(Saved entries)
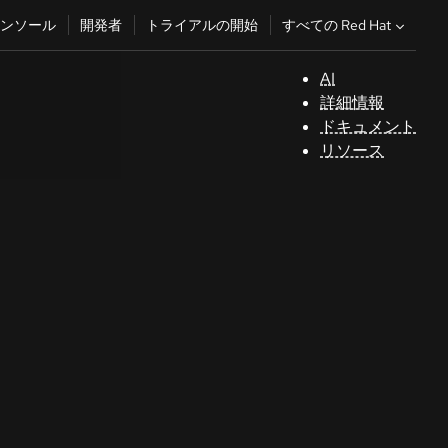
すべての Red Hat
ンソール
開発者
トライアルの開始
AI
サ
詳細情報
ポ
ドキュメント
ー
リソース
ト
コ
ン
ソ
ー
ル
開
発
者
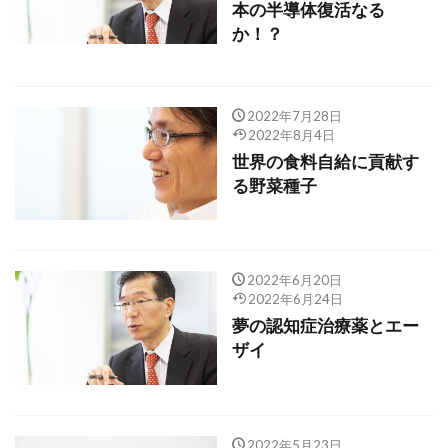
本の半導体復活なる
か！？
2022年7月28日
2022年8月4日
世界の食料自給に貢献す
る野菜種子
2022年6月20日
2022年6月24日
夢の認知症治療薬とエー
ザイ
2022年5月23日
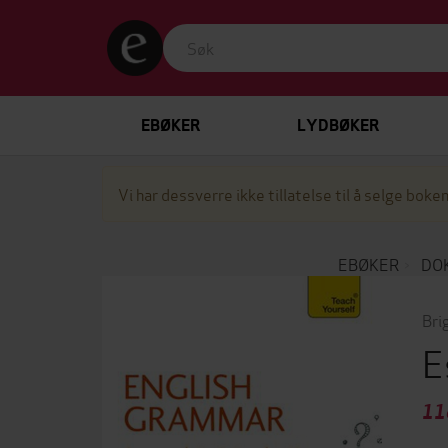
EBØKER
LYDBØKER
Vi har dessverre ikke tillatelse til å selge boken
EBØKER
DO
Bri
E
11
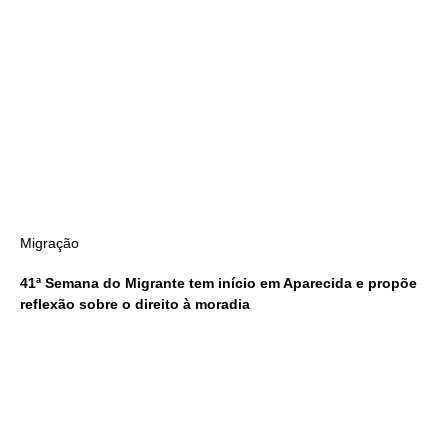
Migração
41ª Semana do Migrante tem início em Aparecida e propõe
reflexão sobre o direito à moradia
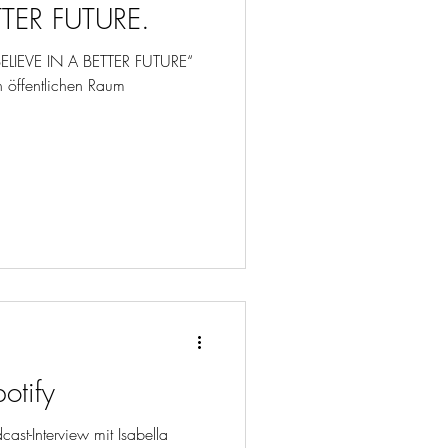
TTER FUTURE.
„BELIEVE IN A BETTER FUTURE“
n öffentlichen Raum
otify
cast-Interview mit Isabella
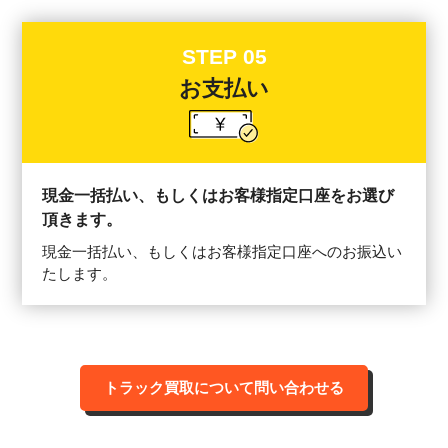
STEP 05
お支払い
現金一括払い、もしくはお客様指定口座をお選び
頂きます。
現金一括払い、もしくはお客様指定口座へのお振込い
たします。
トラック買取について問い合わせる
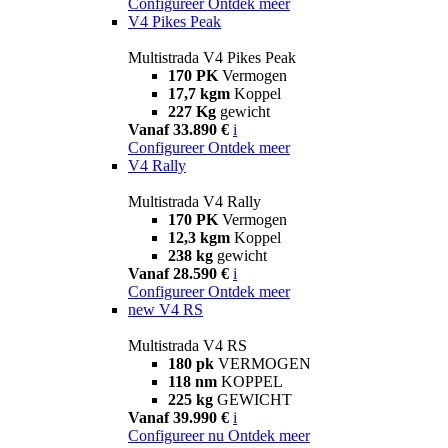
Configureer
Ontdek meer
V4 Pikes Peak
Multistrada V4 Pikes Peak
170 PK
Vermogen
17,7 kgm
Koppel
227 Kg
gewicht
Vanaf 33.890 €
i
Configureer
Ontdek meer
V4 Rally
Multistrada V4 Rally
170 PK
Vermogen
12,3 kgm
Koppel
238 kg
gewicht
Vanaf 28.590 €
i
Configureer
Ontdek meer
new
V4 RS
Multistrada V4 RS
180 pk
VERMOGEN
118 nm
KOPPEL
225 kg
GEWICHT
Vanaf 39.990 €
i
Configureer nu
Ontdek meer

**Work required**
Which lines in the data above hold the string "FUTURE"? Return each of them.

**Result of the task**
TTER FUTURE.
„BELIEVE IN A BETTER FUTURE“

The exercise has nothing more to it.